Secret 7: Work with what your kids have got
Particularly when the kids span a wide age range, a one-size-fits-all parenting strategy simply won’t work. Each child comes with distinct personality quirks, needs and strengths. Tailoring discipline to each kid’s style may seem overwhelming, but it means less struggle – and the chance to benefit from each child’s ability to contribute to the household.
“People come over for supper at our house and they leave with a headache,” says Darrin from Nova Scotia. But what feels chaotic – possibly insane – to others is just, well, life for their family.
“It’s not overwhelming for us,” he says.
Wolfgang, 15, rarely cleans his room, but when Sandy travels for business, he fills his dad’s role in helping care for the younger kids.
Reichen, 13, goes to a private school, riding into town with Darrin each morning to be dropped off at school on Darrin’s way to work. Switching to a dedicated school for kids with learning disabilities helped him do well in school and improved behavior issues, but he can still be tough to talk to about behavior at home.
“He doesn’t understand consequence,” says Darrin. That renders their go-to disciplinary strategy – taking away privileges – useless. “A lot of times, he just has to go into his bedroom until he cools off.”
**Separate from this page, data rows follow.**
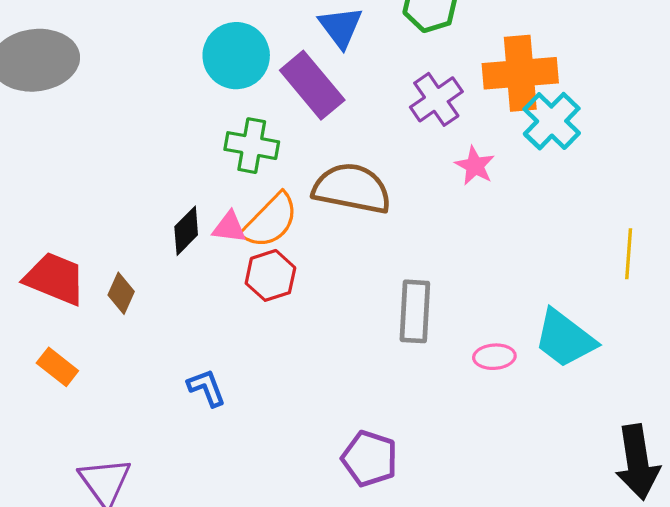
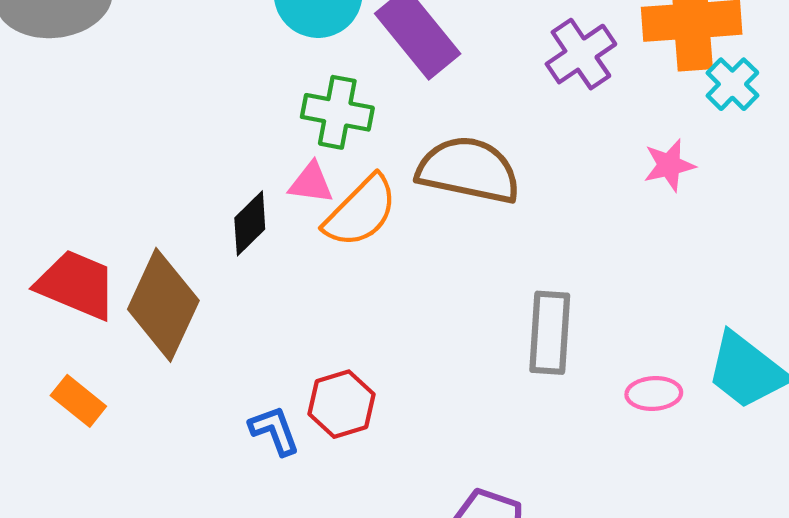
cyan cross: (552, 121) -> (732, 84), size x0.7
pink star: (475, 166) -> (669, 165), moved, turned 30
pink triangle: (229, 227) -> (311, 183), moved
red hexagon: (270, 275) -> (341, 404), moved
brown diamond: (121, 293) -> (163, 305), size x2.0

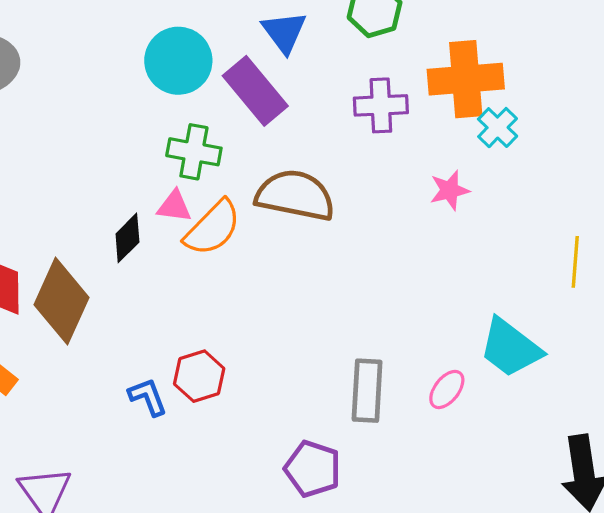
purple cross: (581, 54) -> (381, 105), turned 32
gray rectangle: (550, 333) -> (367, 391), moved
pink ellipse: (654, 394) -> (447, 389), moved, turned -48

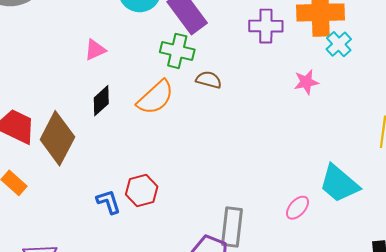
green cross: (194, 152) -> (177, 51), moved
brown semicircle: (295, 195) -> (209, 80), size x0.5
pink triangle: (174, 206) -> (95, 50), moved, turned -35
gray rectangle: (367, 391) -> (232, 227), moved

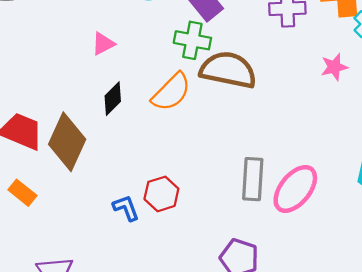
brown semicircle: (209, 80) -> (228, 70), size x2.0
pink ellipse: (298, 208) -> (295, 189), moved, size x1.8
gray rectangle: (232, 227) -> (253, 179), moved

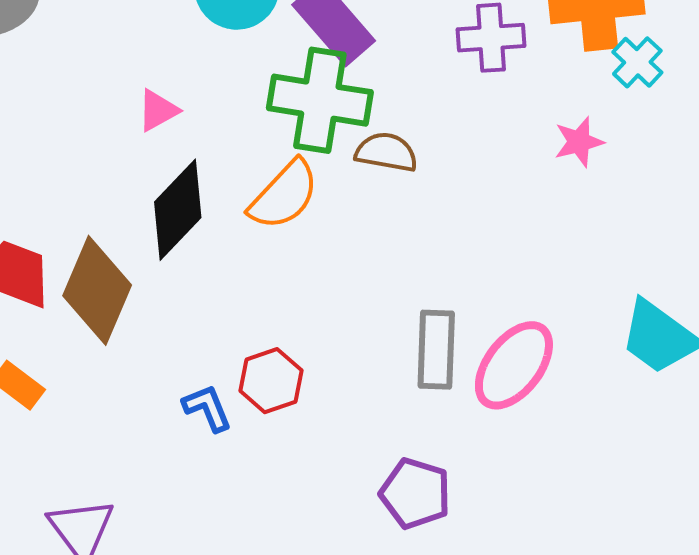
green cross: (192, 40) -> (320, 100), size x1.5
brown semicircle: (228, 70) -> (386, 152), size x0.6
black diamond: (113, 99) -> (178, 210), size x1.6

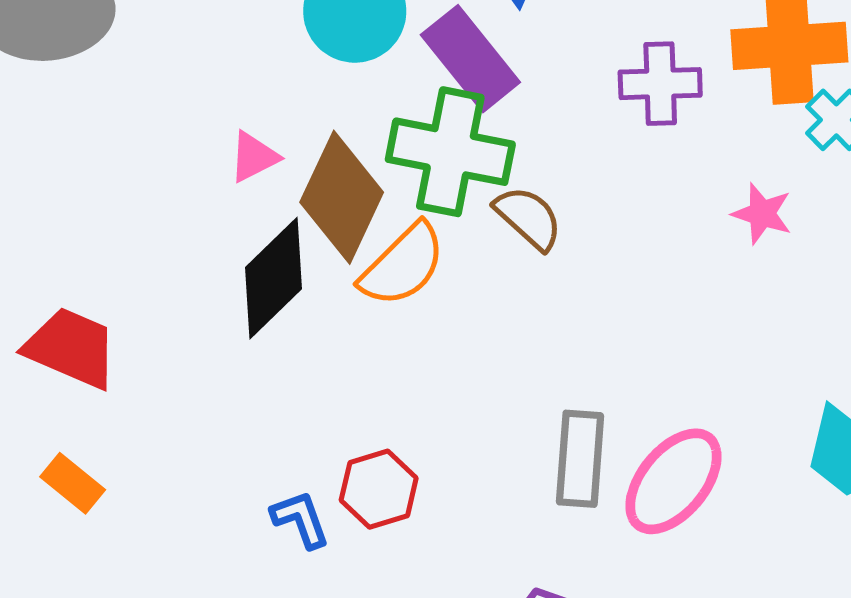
pink star: (579, 142) -> (762, 214), turned 30
brown semicircle: (386, 152) -> (528, 218), turned 30
brown diamond: (97, 290) -> (342, 197), moved

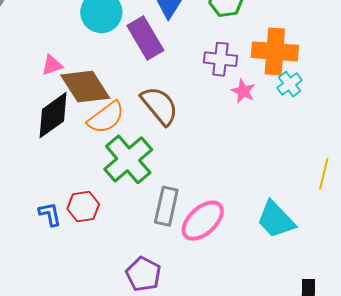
green cross: (450, 152) -> (128, 159), moved, turned 30
brown diamond: (342, 197) -> (85, 87), turned -66
pink star: (762, 214) -> (243, 91), moved
brown semicircle: (528, 218) -> (159, 106), size x1.4

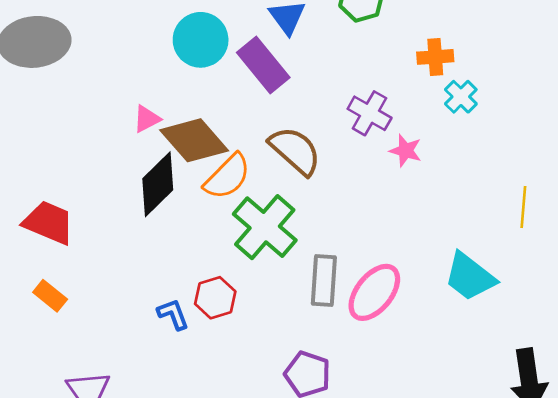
orange cross: (275, 51) -> (435, 57), size x0.6
purple cross: (220, 59) -> (370, 113), moved, turned 32
pink star: (243, 91) -> (406, 151), moved

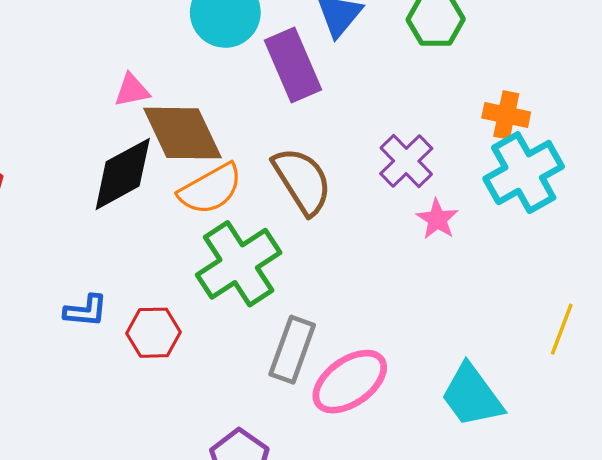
cyan cross: (461, 97) -> (524, 173), size x1.8
blue L-shape: (173, 314) -> (86, 311), moved, turned 100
Those conflicts can be taxing for Reichen’s dads, but they’re quick to point out where he shines. For example, Reichen is a great help around the house: He loves things clean and tidy, so he never needs nagging, and he picks up the lawn after the dog.
Secret 8: Say “I love you”
“The best advice I can give with a large family is that you can’t raise them all the same,” says Charles from New Jersey. Each has [his or her] own personality. Each responds to [his or her] own kind of discipline, praise.”
Even though four of Charles and Daniel’s six children are biologically related to one another, none is even remotely alike and each has unique struggles. All of their children’s birth mothers used drugs during pregnancy, and some were in the foster care system before being adopted by the dads.
Individualized approaches to discipline go a long way for kids with tough backgrounds, but one thing remains true for all Charles’ kids: They need regular reminders that they are loved.
“The most important thing that we had to keep saying is, ‘We love you and we’re not giving up and that’s it. We’re together now. This is our family.’ You can’t take for granted that you love them – and gay people relate to that more, I think.”